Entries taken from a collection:
*** Begin section ***

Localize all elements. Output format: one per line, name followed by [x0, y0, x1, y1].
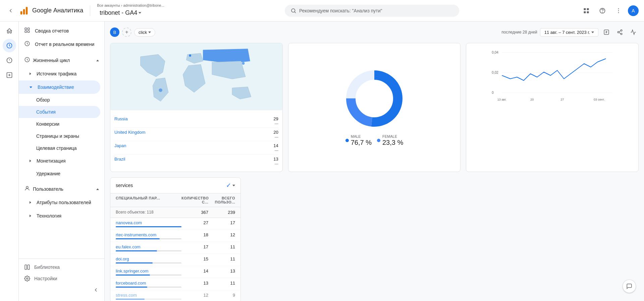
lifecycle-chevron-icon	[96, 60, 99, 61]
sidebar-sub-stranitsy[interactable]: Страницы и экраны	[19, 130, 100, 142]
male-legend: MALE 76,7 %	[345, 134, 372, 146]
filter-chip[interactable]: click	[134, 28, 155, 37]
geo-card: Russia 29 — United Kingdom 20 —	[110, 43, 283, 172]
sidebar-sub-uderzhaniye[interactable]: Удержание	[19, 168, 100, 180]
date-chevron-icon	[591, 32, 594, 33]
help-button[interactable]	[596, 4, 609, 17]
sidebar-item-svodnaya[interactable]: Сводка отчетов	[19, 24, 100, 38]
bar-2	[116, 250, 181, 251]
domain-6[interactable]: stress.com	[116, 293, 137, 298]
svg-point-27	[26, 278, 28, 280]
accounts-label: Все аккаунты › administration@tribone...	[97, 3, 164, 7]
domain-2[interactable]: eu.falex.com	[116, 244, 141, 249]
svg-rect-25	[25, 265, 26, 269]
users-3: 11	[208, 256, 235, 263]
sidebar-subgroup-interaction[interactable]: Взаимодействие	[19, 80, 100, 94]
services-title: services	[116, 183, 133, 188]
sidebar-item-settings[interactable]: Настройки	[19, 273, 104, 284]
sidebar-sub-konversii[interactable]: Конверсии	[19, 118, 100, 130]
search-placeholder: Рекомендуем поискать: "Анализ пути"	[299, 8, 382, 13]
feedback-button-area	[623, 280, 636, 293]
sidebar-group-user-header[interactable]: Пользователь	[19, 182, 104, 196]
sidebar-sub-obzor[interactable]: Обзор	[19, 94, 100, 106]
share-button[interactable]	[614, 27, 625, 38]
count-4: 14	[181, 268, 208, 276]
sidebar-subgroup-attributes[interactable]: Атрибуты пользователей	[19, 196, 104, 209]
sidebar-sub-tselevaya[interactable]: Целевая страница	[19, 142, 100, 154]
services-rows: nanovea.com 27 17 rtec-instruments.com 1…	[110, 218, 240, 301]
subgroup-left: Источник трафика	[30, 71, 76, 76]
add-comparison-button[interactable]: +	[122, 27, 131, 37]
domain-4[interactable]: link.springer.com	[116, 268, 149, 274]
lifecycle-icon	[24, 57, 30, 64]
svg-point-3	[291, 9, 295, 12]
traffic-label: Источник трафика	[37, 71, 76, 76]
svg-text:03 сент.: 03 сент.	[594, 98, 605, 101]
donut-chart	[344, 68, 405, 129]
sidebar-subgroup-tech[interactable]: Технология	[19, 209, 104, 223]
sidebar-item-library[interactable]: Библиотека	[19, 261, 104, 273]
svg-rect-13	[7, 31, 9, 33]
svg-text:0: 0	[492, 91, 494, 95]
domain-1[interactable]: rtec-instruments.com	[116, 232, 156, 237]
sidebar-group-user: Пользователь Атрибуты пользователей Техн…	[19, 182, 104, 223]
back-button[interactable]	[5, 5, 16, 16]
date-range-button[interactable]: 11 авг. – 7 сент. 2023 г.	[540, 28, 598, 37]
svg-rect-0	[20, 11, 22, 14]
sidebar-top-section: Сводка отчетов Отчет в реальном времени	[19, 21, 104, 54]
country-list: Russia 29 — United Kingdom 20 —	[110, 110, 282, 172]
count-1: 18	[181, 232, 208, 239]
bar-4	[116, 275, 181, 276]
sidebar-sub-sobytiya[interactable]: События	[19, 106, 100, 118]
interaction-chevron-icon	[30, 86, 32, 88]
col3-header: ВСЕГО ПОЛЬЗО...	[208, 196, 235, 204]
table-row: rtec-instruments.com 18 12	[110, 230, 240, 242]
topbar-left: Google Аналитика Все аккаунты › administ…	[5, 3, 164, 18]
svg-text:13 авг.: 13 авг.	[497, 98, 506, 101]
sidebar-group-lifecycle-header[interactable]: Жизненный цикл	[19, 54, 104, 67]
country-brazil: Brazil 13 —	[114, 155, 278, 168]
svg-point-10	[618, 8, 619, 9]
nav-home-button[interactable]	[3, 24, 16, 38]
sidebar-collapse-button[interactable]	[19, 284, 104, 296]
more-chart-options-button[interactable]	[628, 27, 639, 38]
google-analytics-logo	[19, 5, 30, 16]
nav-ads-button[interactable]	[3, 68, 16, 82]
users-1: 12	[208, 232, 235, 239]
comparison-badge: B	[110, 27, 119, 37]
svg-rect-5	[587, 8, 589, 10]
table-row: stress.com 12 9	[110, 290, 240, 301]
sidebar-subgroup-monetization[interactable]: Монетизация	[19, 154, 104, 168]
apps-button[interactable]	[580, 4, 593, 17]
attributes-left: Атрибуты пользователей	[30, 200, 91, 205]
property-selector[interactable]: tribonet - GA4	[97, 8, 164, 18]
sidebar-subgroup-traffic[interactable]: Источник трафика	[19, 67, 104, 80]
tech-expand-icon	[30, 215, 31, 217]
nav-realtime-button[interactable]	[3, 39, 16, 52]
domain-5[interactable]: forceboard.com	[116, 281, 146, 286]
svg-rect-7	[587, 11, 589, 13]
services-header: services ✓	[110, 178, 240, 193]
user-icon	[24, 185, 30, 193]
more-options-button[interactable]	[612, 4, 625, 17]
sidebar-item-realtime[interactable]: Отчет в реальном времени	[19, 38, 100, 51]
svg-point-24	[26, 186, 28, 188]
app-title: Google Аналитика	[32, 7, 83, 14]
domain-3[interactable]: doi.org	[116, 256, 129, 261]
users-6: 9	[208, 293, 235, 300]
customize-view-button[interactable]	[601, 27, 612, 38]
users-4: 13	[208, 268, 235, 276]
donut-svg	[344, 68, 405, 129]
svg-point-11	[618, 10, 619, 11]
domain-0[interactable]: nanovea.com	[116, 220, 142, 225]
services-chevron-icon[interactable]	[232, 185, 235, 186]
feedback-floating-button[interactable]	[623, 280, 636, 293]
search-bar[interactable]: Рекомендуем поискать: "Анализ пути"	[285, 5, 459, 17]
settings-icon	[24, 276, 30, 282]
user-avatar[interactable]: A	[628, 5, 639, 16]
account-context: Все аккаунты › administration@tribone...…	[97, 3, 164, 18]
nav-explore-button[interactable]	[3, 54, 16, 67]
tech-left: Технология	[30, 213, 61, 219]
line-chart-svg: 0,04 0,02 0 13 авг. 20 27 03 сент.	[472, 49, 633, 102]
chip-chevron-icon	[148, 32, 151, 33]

*** End section ***

### YOUR OBJECTIVE
Word for word, give the entries above again, with no images included.

### OUTPUT BELOW
Localize all elements. Output format: one per line, name followed by [x0, y0, x1, y1].
lifecycle-chevron-icon	[96, 60, 99, 61]
sidebar-sub-stranitsy[interactable]: Страницы и экраны	[19, 130, 100, 142]
male-legend: MALE 76,7 %	[345, 134, 372, 146]
filter-chip[interactable]: click	[134, 28, 155, 37]
geo-card: Russia 29 — United Kingdom 20 —	[110, 43, 283, 172]
sidebar-sub-uderzhaniye[interactable]: Удержание	[19, 168, 100, 180]
date-chevron-icon	[591, 32, 594, 33]
help-button[interactable]	[596, 4, 609, 17]
sidebar-item-svodnaya[interactable]: Сводка отчетов	[19, 24, 100, 38]
bar-2	[116, 250, 181, 251]
domain-6[interactable]: stress.com	[116, 293, 137, 298]
svg-point-27	[26, 278, 28, 280]
accounts-label: Все аккаунты › administration@tribone...	[97, 3, 164, 7]
domain-2[interactable]: eu.falex.com	[116, 244, 141, 249]
svg-rect-25	[25, 265, 26, 269]
users-3: 11	[208, 256, 235, 263]
sidebar-subgroup-interaction[interactable]: Взаимодействие	[19, 80, 100, 94]
services-title: services	[116, 183, 133, 188]
sidebar-item-settings[interactable]: Настройки	[19, 273, 104, 284]
sidebar-sub-konversii[interactable]: Конверсии	[19, 118, 100, 130]
search-placeholder: Рекомендуем поискать: "Анализ пути"	[299, 8, 382, 13]
feedback-button-area	[623, 280, 636, 293]
sidebar-group-user-header[interactable]: Пользователь	[19, 182, 104, 196]
sidebar-sub-obzor[interactable]: Обзор	[19, 94, 100, 106]
share-button[interactable]	[614, 27, 625, 38]
count-4: 14	[181, 268, 208, 276]
sidebar-subgroup-attributes[interactable]: Атрибуты пользователей	[19, 196, 104, 209]
sidebar-sub-tselevaya[interactable]: Целевая страница	[19, 142, 100, 154]
services-rows: nanovea.com 27 17 rtec-instruments.com 1…	[110, 218, 240, 301]
subgroup-left: Источник трафика	[30, 71, 76, 76]
add-comparison-button[interactable]: +	[122, 27, 131, 37]
domain-4[interactable]: link.springer.com	[116, 268, 149, 274]
lifecycle-icon	[24, 57, 30, 64]
svg-point-3	[291, 9, 295, 12]
traffic-label: Источник трафика	[37, 71, 76, 76]
svg-text:03 сент.: 03 сент.	[594, 98, 605, 101]
donut-chart	[344, 68, 405, 129]
sidebar-subgroup-tech[interactable]: Технология	[19, 209, 104, 223]
sidebar-item-library[interactable]: Библиотека	[19, 261, 104, 273]
svg-rect-13	[7, 31, 9, 33]
svg-text:0: 0	[492, 91, 494, 95]
domain-1[interactable]: rtec-instruments.com	[116, 232, 156, 237]
sidebar-group-user: Пользователь Атрибуты пользователей Техн…	[19, 182, 104, 223]
back-button[interactable]	[5, 5, 16, 16]
date-range-button[interactable]: 11 авг. – 7 сент. 2023 г.	[540, 28, 598, 37]
svg-rect-0	[20, 11, 22, 14]
sidebar-top-section: Сводка отчетов Отчет в реальном времени	[19, 21, 104, 54]
country-list: Russia 29 — United Kingdom 20 —	[110, 110, 282, 172]
count-1: 18	[181, 232, 208, 239]
bar-4	[116, 275, 181, 276]
sidebar-sub-sobytiya[interactable]: События	[19, 106, 100, 118]
interaction-chevron-icon	[30, 86, 32, 88]
col3-header: ВСЕГО ПОЛЬЗО...	[208, 196, 235, 204]
table-row: rtec-instruments.com 18 12	[110, 230, 240, 242]
topbar-left: Google Аналитика Все аккаунты › administ…	[5, 3, 164, 18]
svg-text:13 авг.: 13 авг.	[497, 98, 506, 101]
sidebar-group-lifecycle-header[interactable]: Жизненный цикл	[19, 54, 104, 67]
country-brazil: Brazil 13 —	[114, 155, 278, 168]
svg-point-10	[618, 8, 619, 9]
nav-home-button[interactable]	[3, 24, 16, 38]
sidebar-collapse-button[interactable]	[19, 284, 104, 296]
more-chart-options-button[interactable]	[628, 27, 639, 38]
google-analytics-logo	[19, 5, 30, 16]
nav-ads-button[interactable]	[3, 68, 16, 82]
users-1: 12	[208, 232, 235, 239]
comparison-badge: B	[110, 27, 119, 37]
svg-rect-5	[587, 8, 589, 10]
table-row: stress.com 12 9	[110, 290, 240, 301]
sidebar-subgroup-monetization[interactable]: Монетизация	[19, 154, 104, 168]
apps-button[interactable]	[580, 4, 593, 17]
attributes-left: Атрибуты пользователей	[30, 200, 91, 205]
property-selector[interactable]: tribonet - GA4	[97, 8, 164, 18]
sidebar-subgroup-traffic[interactable]: Источник трафика	[19, 67, 104, 80]
tech-expand-icon	[30, 215, 31, 217]
nav-realtime-button[interactable]	[3, 39, 16, 52]
domain-5[interactable]: forceboard.com	[116, 281, 146, 286]
svg-rect-7	[587, 11, 589, 13]
services-header: services ✓	[110, 178, 240, 193]
user-icon	[24, 185, 30, 193]
more-options-button[interactable]	[612, 4, 625, 17]
sidebar-item-realtime[interactable]: Отчет в реальном времени	[19, 38, 100, 51]
svg-point-24	[26, 186, 28, 188]
app-title: Google Аналитика	[32, 7, 83, 14]
domain-3[interactable]: doi.org	[116, 256, 129, 261]
users-6: 9	[208, 293, 235, 300]
customize-view-button[interactable]	[601, 27, 612, 38]
users-4: 13	[208, 268, 235, 276]
donut-svg	[344, 68, 405, 129]
svg-point-11	[618, 10, 619, 11]
domain-0[interactable]: nanovea.com	[116, 220, 142, 225]
services-chevron-icon[interactable]	[232, 185, 235, 186]
feedback-floating-button[interactable]	[623, 280, 636, 293]
search-bar[interactable]: Рекомендуем поискать: "Анализ пути"	[285, 5, 459, 17]
settings-icon	[24, 276, 30, 282]
user-avatar[interactable]: A	[628, 5, 639, 16]
account-context: Все аккаунты › administration@tribone...…	[97, 3, 164, 18]
nav-explore-button[interactable]	[3, 54, 16, 67]
tech-left: Технология	[30, 213, 61, 219]
line-chart-svg: 0,04 0,02 0 13 авг. 20 27 03 сент.	[472, 49, 633, 102]
chip-chevron-icon	[148, 32, 151, 33]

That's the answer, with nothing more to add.